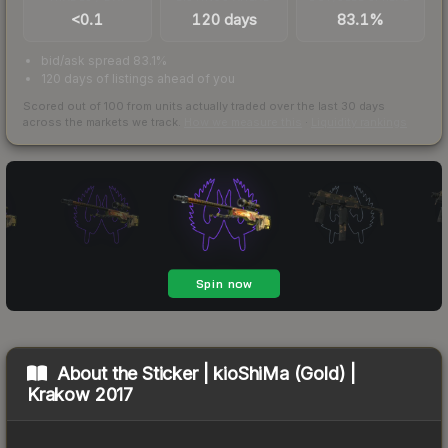
<0.1
120 days
83.1%
bid/ask spread 83.1%
120 days of listings ahead of you
Scored out of 100 from units actually traded over the last
30
days
across the markets we track.
How we measure this
·
Liquidity rankings
About the
Sticker | kioShiMa (Gold) |
Krakow 2017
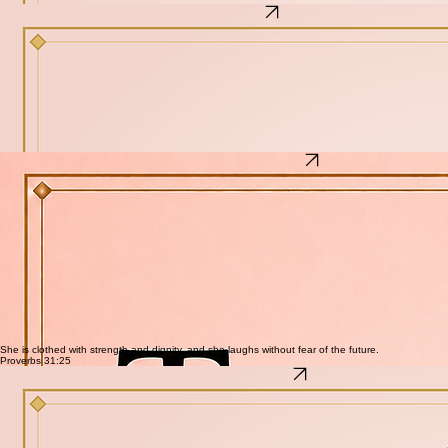
A grounded framework for the first steps back to stability
Biblical anchors for the woman who needs something solid to hold
One practice per section — small, doable, and real
The Helpmate Reset
The Helpmate Reset
How to Stop Feeling Overwhelmed and Get Your Life Back
For the woman who woke up one day and realized she is exhausted in a way that sleep does
not fix. She is not broken — she is depleted. This is not more productivity. It is a real reset — for
her spirit, her home, her emotions, and her schedule.
What's inside
A framework for identifying the root cause of overwhelm — not just the symptoms
Practical reset tools for spirit, home, emotions, and schedule
Biblical grounding for the woman who has lost her footing
Step-by-step guidance for reclaiming energy and peace
No hustle culture. No productivity hacks. Just a real return to order.
Tincture Making for Beginner Herbalist
Tincture Making for Beginner Herbalist
Your first step into making your own herbal medicine at home.
You do not need a lot of equipment, years of study, or a background in herbalism to make your
first tincture. You need clear instructions, the right herbs, and a little patience. This free guide
walks you through the entire process from start to finish — so you can begin turning the plants
you grow or buy into medicine you can actually use.
What's inside
What tinctures are and why they work better than dried herbs for many uses
The equipment and ingredients you need to get started
How to choose and prepare your herbs correctly
Step-by-step tincture creation process from jar to dropper bottle
15 simple herbs recommended for beginners
How to store your tinctures and how long they last
Five complete tincture recipes — Immune-Boosting Echinacea, Calming Lemon Balm, Pain-
Relieving Willow Bark, Sleep-Inducing Valerian Root, and Digestive Aid Ginger
She is clothed with strength and dignity, and she laughs without fear of the future.
Proverbs 31:25
Empowering the Modern Woman
Empowering the Modern Woman
Unlock Your Authentic Self — Free Download + Video
For the woman who has been performing a version of herself and is quietly tired of it. She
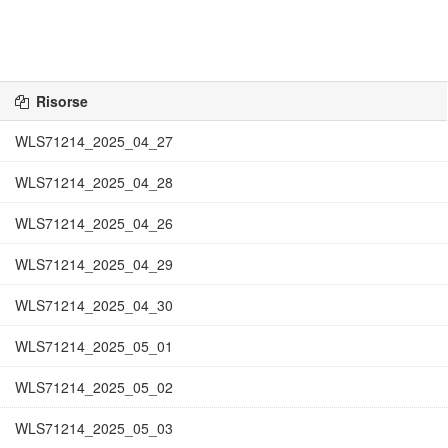
Risorse
WLS71214_2025_04_27
WLS71214_2025_04_28
WLS71214_2025_04_26
WLS71214_2025_04_29
WLS71214_2025_04_30
WLS71214_2025_05_01
WLS71214_2025_05_02
WLS71214_2025_05_03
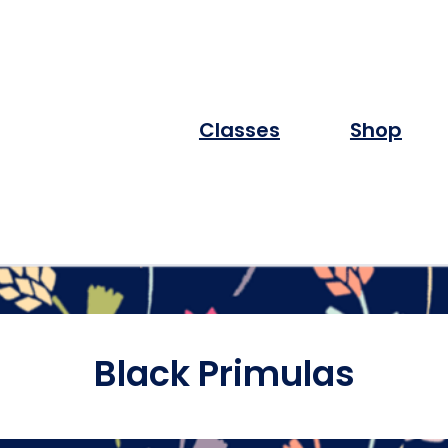
Classes
Shop
Black Primulas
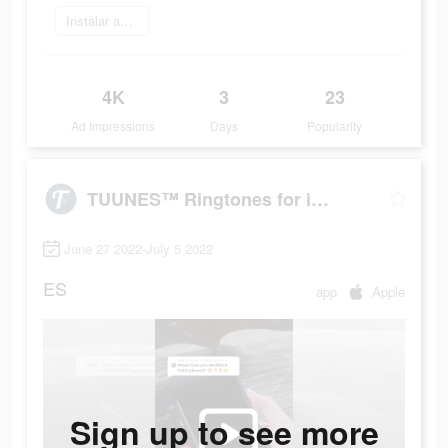
Instalar ahora
4K
3
23
Ad Impressions
Days
Popularity
TUUNES™ Ringtones for iPhone
June 27 2022-July 5 2022
ES
app
Apple
Sign up to see more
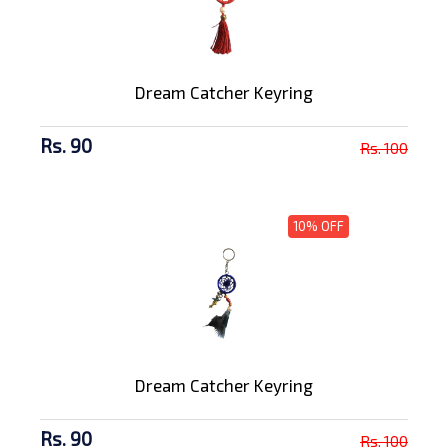
Dream Catcher Keyring
Rs. 90
Rs. 100
10% OFF
Dream Catcher Keyring
Rs. 90
Rs. 100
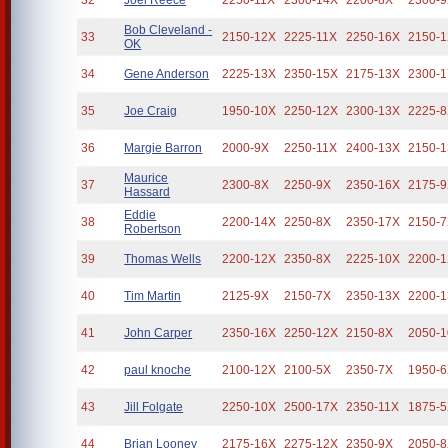
32
Joel Reece
2250-11X
2300-14X
2200-8X
2300-
Bob Cleveland -
33
2150-12X
2225-11X
2250-16X
2150-
OK
34
Gene Anderson
2225-13X
2350-15X
2175-13X
2300-
35
Joe Craig
1950-10X
2250-12X
2300-13X
2225-
36
Margie Barron
2000-9X
2250-11X
2400-13X
2150-
Maurice
37
2300-8X
2250-9X
2350-16X
2175-
Hassard
Eddie
38
2200-14X
2250-8X
2350-17X
2150-
Robertson
39
Thomas Wells
2200-12X
2350-8X
2225-10X
2200-
40
Tim Martin
2125-9X
2150-7X
2350-13X
2200-
41
John Carper
2350-16X
2250-12X
2150-8X
2050-
42
paul knoche
2100-12X
2100-5X
2350-7X
1950-
43
Jill Folgate
2250-10X
2500-17X
2350-11X
1875-
44
Brian Looney
2175-16X
2275-12X
2350-9X
2050-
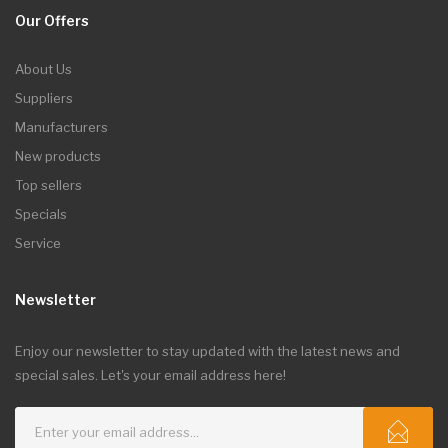
Our Offers
About Us
Suppliers
Manufacturers
New products
Top sellers
Specials
Service
Newsletter
Enjoy our newsletter to stay updated with the latest news and
special sales. Let's your email address here!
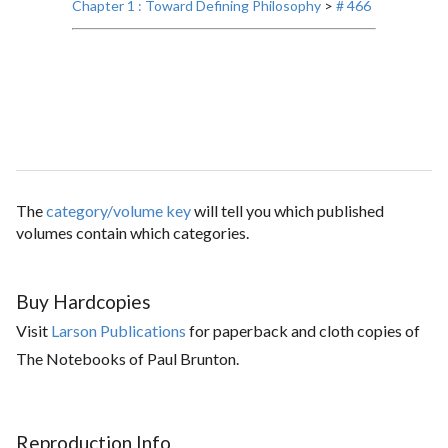
Chapter 1 : Toward Defining Philosophy
>
# 466
The
category/volume key
will tell you which published
volumes contain which categories.
Buy Hardcopies
Visit
Larson Publications
for paperback and cloth copies of
The Notebooks of Paul Brunton.
Reproduction Info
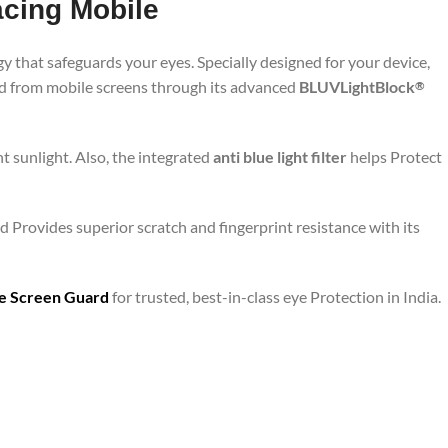
acing Mobile
y that safeguards your eyes. Specially designed for your device,
ted from mobile screens through its advanced
BLUVLightBlock
®
t sunlight. Also, the integrated
anti blue light filter
helps Protect
 Provides superior scratch and fingerprint resistance with its
are Screen Guard
for trusted, best-in-class eye Protection in India.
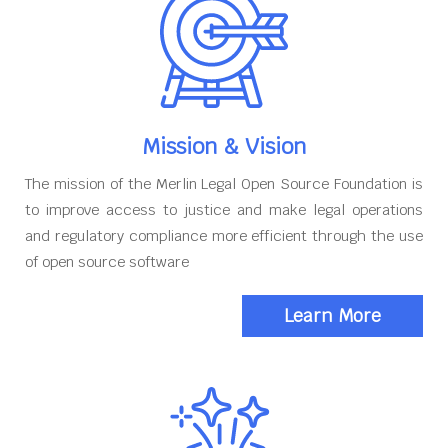
Mission & Vision
The mission of the Merlin Legal Open Source Foundation is
to improve access to justice and make legal operations
and regulatory compliance more efficient through the use
of open source software
Learn More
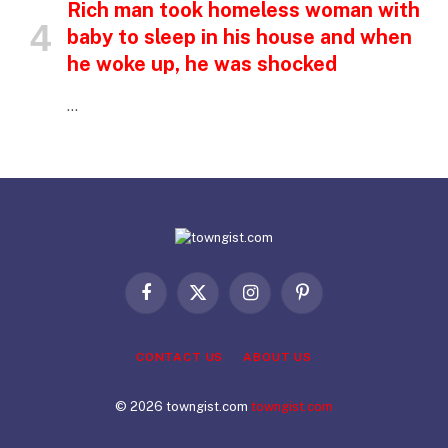
Rich man took homeless woman with
baby to sleep in his house and when
he woke up, he was shocked
…
Facebook
X
Instagram
Pinterest
(Twitter)
CONTACT US
ABOUT US
© 2026 towngist.com
towngist.com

» **What is needed**:
Could you please write out the entries exactly as they are, with every picture left out?

» **Result of the task**:
<0.1
120 days
83.1%
bid/ask spread 83.1%
120 days of listings ahead of you
Scored out of 100 from units actually traded over the last
30
days
across the markets we track.
How we measure this
·
Liquidity rankings
About the
Sticker | kioShiMa (Gold) |
Krakow 2017
A grounded framework for the first steps back to stability
Biblical anchors for the woman who needs something solid to hold
One practice per section — small, doable, and real
The Helpmate Reset
The Helpmate Reset
How to Stop Feeling Overwhelmed and Get Your Life Back
For the woman who woke up one day and realized she is exhausted in a way that sleep does
not fix. She is not broken — she is depleted. This is not more productivity. It is a real reset — for
her spirit, her home, her emotions, and her schedule.
What's inside
A framework for identifying the root cause of overwhelm — not just the symptoms
Practical reset tools for spirit, home, emotions, and schedule
Biblical grounding for the woman who has lost her footing
Step-by-step guidance for reclaiming energy and peace
No hustle culture. No productivity hacks. Just a real return to order.
Tincture Making for Beginner Herbalist
Tincture Making for Beginner Herbalist
Your first step into making your own herbal medicine at home.
You do not need a lot of equipment, years of study, or a background in herbalism to make your
first tincture. You need clear instructions, the right herbs, and a little patience. This free guide
walks you through the entire process from start to finish — so you can begin turning the plants
you grow or buy into medicine you can actually use.
What's inside
What tinctures are and why they work better than dried herbs for many uses
The equipment and ingredients you need to get started
How to choose and prepare your herbs correctly
Step-by-step tincture creation process from jar to dropper bottle
15 simple herbs recommended for beginners
How to store your tinctures and how long they last
Five complete tincture recipes — Immune-Boosting Echinacea, Calming Lemon Balm, Pain-
Relieving Willow Bark, Sleep-Inducing Valerian Root, and Digestive Aid Ginger
She is clothed with strength and dignity, and she laughs without fear of the future.
Proverbs 31:25
Empowering the Modern Woman
Empowering the Modern Woman
Unlock Your Authentic Self — Free Download + Video
For the woman who has been performing a version of herself and is quietly tired of it. She
Risorse
WLS71214_2025_04_27
WLS71214_2025_04_28
WLS71214_2025_04_26
WLS71214_2025_04_29
WLS71214_2025_04_30
WLS71214_2025_05_01
WLS71214_2025_05_02
WLS71214_2025_05_03
Classes
Shop
Black Primulas
Instalar ahora
4K
3
23
Ad Impressions
Days
Popularity
TUUNES™ Ringtones for iPhone
June 27 2022-July 5 2022
ES
app
Apple
Sign up to see more
Dream Catcher Keyring
Rs. 90
Rs. 100
10% OFF
Dream Catcher Keyring
Rs. 90
Rs. 100
32
Joel Reece
2250-11X
2300-14X
2200-8X
2300-
Bob Cleveland -
33
2150-12X
2225-11X
2250-16X
2150-
OK
34
Gene Anderson
2225-13X
2350-15X
2175-13X
2300-
35
Joe Craig
1950-10X
2250-12X
2300-13X
2225-
36
Margie Barron
2000-9X
2250-11X
2400-13X
2150-
Maurice
37
2300-8X
2250-9X
2350-16X
2175-
Hassard
Eddie
38
2200-14X
2250-8X
2350-17X
2150-
Robertson
39
Thomas Wells
2200-12X
2350-8X
2225-10X
2200-
40
Tim Martin
2125-9X
2150-7X
2350-13X
2200-
41
John Carper
2350-16X
2250-12X
2150-8X
2050-
42
paul knoche
2100-12X
2100-5X
2350-7X
1950-
43
Jill Folgate
2250-10X
2500-17X
2350-11X
1875-
44
Brian Looney
2175-16X
2275-12X
2350-9X
2050-
Our Offers
About Us
Suppliers
Manufacturers
New products
Top sellers
Specials
Service
Newsletter
Enjoy our newsletter to stay updated with the latest news and
special sales. Let's your email address here!
Chapter 1 : Toward Defining Philosophy
>
# 466
The
category/volume key
will tell you which published
volumes contain which categories.
Buy Hardcopies
Visit
Larson Publications
for paperback and cloth copies of
The Notebooks of Paul Brunton.
Reproduction Info
acing Mobile
y that safeguards your eyes. Specially designed for your device,
ted from mobile screens through its advanced
BLUVLightBlock
®
t sunlight. Also, the integrated
anti blue light filter
helps Protect
 Provides superior scratch and fingerprint resistance with its
are Screen Guard
for trusted, best-in-class eye Protection in India.
Mission & Vision
The mission of the Merlin Legal Open Source Foundation is
to improve access to justice and make legal operations
and regulatory compliance more efficient through the use
of open source software
Learn More
Rich man took homeless woman with
baby to sleep in his house and when
he woke up, he was shocked
…
Facebook
X
Instagram
Pinterest
(Twitter)
CONTACT US
ABOUT US
© 2026 towngist.com
towngist.com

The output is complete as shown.